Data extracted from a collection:
· · ·

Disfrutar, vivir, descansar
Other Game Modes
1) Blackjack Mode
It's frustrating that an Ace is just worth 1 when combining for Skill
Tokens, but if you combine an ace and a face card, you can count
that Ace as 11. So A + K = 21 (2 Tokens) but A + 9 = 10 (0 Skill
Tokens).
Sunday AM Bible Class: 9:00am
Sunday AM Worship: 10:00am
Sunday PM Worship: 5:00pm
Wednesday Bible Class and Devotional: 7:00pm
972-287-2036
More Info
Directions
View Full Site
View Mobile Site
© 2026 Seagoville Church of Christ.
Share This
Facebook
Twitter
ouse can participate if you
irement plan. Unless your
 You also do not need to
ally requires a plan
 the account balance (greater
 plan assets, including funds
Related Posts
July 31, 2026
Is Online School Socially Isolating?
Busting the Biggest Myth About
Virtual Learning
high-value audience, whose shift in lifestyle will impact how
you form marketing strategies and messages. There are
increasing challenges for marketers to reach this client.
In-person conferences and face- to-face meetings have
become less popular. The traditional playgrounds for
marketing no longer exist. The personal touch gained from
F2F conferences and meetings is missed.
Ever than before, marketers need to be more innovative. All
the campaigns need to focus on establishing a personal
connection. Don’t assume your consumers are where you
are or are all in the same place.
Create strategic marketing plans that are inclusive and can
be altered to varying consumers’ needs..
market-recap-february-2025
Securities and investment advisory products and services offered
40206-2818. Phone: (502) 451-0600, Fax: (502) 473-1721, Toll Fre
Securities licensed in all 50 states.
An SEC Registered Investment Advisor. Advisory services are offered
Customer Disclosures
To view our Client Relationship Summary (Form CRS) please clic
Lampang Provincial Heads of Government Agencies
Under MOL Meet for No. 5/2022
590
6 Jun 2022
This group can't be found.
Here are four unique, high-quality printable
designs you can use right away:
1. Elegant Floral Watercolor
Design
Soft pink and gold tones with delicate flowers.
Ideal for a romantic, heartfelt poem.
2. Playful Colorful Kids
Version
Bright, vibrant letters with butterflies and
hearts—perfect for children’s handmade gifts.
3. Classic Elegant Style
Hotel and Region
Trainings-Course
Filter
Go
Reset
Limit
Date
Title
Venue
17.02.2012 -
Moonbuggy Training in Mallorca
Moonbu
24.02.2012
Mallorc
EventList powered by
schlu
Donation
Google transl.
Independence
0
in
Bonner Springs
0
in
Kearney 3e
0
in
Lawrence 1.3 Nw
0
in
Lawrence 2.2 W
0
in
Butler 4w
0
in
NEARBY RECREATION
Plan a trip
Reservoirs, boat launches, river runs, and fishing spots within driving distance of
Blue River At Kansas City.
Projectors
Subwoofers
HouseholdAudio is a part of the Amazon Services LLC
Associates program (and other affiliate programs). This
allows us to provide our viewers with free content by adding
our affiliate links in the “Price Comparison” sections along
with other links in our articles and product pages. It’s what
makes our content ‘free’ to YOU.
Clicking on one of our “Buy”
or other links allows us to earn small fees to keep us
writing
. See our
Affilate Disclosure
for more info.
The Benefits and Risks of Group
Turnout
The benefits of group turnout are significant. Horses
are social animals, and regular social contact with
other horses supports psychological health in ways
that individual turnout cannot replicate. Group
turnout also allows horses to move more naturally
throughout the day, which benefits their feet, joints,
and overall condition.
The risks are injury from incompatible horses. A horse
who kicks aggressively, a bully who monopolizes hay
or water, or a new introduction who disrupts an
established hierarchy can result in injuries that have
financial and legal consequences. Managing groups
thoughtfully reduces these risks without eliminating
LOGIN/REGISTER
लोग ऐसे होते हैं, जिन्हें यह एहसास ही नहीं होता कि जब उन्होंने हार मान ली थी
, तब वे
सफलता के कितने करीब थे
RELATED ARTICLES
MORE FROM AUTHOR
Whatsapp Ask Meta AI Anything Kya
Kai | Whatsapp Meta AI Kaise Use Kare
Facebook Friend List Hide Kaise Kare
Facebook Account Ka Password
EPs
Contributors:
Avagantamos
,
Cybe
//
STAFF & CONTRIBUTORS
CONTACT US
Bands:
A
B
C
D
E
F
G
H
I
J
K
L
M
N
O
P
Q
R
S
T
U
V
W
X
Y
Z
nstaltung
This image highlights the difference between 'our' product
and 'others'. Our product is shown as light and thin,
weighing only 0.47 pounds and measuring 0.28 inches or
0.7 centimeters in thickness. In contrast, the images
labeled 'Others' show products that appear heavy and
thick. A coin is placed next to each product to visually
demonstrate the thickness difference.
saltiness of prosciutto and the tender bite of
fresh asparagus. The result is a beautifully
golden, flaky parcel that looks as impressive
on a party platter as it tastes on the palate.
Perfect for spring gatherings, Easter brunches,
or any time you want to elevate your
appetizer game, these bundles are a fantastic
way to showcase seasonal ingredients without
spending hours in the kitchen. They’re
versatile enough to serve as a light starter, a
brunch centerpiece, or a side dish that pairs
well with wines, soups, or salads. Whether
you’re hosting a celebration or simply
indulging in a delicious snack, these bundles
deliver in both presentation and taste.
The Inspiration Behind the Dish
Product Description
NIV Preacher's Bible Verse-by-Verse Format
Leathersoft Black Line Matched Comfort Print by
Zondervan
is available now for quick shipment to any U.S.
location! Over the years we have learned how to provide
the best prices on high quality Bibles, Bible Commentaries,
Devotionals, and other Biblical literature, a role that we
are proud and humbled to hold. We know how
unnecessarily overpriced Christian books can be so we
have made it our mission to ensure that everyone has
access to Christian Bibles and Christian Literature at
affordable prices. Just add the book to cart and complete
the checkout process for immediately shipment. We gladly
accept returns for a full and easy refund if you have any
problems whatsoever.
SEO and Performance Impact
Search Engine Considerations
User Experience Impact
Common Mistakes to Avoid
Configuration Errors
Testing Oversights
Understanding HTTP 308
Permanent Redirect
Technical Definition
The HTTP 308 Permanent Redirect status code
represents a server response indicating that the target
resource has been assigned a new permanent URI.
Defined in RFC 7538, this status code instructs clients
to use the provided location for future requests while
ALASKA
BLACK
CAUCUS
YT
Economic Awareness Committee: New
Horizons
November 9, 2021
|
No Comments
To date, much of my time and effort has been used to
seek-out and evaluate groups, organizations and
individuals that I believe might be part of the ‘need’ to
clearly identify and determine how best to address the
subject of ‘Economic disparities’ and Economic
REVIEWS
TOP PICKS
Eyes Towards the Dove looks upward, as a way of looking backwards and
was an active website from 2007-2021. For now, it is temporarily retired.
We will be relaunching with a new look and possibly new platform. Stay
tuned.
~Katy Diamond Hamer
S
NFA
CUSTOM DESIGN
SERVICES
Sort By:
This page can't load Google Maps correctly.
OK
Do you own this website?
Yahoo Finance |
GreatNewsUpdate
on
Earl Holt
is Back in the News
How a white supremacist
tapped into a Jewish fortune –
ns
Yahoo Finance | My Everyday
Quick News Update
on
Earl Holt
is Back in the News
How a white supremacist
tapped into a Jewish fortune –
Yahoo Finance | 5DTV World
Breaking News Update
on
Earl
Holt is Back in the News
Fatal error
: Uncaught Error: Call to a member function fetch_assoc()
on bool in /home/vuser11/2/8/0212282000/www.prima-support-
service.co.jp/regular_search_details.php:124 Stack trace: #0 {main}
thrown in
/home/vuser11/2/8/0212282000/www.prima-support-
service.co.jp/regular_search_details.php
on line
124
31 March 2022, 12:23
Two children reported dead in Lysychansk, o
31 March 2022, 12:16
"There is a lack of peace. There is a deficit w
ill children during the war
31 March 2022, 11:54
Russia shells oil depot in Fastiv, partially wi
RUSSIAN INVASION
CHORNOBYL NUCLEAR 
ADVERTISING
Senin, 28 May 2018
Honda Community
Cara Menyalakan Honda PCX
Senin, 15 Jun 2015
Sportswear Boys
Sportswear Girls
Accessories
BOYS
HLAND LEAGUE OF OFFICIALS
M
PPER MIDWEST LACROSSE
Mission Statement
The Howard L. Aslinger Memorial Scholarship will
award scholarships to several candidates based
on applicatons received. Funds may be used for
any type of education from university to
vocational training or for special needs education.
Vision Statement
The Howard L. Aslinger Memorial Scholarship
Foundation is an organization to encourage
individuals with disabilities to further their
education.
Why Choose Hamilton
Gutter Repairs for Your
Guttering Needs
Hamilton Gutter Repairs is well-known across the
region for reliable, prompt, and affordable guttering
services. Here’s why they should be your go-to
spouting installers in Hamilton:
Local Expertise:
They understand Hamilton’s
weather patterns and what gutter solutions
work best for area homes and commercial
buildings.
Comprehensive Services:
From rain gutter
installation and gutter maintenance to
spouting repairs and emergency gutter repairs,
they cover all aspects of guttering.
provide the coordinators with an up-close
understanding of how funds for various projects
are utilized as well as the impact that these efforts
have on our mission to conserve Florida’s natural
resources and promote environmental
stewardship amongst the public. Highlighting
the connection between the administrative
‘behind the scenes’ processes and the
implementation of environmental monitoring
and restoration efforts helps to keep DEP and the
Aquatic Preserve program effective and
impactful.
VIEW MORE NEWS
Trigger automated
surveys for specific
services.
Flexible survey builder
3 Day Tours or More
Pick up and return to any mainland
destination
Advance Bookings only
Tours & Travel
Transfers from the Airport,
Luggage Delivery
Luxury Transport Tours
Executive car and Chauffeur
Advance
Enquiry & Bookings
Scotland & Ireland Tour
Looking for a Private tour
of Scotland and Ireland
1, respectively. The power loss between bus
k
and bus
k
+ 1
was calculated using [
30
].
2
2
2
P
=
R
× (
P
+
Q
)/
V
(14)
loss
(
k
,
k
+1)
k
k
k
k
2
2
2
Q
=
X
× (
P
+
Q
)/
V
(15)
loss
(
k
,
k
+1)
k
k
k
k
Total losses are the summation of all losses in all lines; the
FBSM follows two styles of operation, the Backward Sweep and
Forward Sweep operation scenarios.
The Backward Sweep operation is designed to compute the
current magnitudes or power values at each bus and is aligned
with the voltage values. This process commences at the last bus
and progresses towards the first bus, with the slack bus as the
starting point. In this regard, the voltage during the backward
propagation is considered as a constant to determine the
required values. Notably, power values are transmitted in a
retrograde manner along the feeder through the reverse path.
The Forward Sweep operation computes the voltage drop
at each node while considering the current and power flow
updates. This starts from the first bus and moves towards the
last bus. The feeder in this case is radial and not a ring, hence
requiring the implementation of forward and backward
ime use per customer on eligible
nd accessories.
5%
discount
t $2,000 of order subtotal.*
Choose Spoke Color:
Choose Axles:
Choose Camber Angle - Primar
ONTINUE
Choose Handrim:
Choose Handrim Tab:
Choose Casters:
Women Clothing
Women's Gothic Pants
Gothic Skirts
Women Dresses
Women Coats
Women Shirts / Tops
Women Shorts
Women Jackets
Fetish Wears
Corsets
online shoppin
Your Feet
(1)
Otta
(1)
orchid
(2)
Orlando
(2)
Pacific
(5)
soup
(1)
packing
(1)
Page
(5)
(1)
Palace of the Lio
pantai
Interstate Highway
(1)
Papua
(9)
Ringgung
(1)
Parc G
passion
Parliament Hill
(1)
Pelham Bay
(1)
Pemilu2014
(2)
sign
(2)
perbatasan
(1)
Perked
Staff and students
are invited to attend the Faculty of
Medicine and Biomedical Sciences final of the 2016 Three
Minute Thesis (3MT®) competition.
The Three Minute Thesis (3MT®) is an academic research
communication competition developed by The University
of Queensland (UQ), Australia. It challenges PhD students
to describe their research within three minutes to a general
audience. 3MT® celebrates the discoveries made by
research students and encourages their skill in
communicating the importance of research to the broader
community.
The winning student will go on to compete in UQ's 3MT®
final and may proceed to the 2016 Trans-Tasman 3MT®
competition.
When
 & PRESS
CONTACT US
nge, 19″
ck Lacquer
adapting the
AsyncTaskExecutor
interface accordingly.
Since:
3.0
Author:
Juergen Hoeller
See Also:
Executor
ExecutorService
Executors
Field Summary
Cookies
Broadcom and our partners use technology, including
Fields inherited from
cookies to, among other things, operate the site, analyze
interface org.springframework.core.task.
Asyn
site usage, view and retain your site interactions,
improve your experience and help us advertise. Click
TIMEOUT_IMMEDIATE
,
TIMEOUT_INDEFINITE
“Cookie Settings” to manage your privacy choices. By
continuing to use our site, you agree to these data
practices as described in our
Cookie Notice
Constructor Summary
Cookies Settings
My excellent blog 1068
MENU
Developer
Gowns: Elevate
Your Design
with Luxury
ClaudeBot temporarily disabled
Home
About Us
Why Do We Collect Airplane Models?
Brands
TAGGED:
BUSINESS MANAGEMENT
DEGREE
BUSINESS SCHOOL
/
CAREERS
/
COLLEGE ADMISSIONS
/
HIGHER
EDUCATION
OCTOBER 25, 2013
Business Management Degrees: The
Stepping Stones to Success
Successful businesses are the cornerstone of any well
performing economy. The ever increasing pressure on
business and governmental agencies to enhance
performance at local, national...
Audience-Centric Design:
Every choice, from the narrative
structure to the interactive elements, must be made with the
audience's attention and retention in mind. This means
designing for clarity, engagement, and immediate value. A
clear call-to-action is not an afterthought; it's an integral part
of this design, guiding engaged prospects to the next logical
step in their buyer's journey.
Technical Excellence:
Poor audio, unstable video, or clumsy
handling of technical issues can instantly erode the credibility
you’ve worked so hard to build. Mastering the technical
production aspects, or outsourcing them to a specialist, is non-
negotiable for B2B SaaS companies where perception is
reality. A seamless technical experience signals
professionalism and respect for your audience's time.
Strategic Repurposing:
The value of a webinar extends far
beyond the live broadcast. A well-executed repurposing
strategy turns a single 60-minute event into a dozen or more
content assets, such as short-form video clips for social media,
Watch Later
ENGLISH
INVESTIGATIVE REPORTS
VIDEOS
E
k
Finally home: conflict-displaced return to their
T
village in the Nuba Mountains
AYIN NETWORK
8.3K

· · ·

Once you have read the entries above, state how many of their lines include "Kaise", giving the number alone.

- [OUTPUT FOR THIS EXERCISE]: 2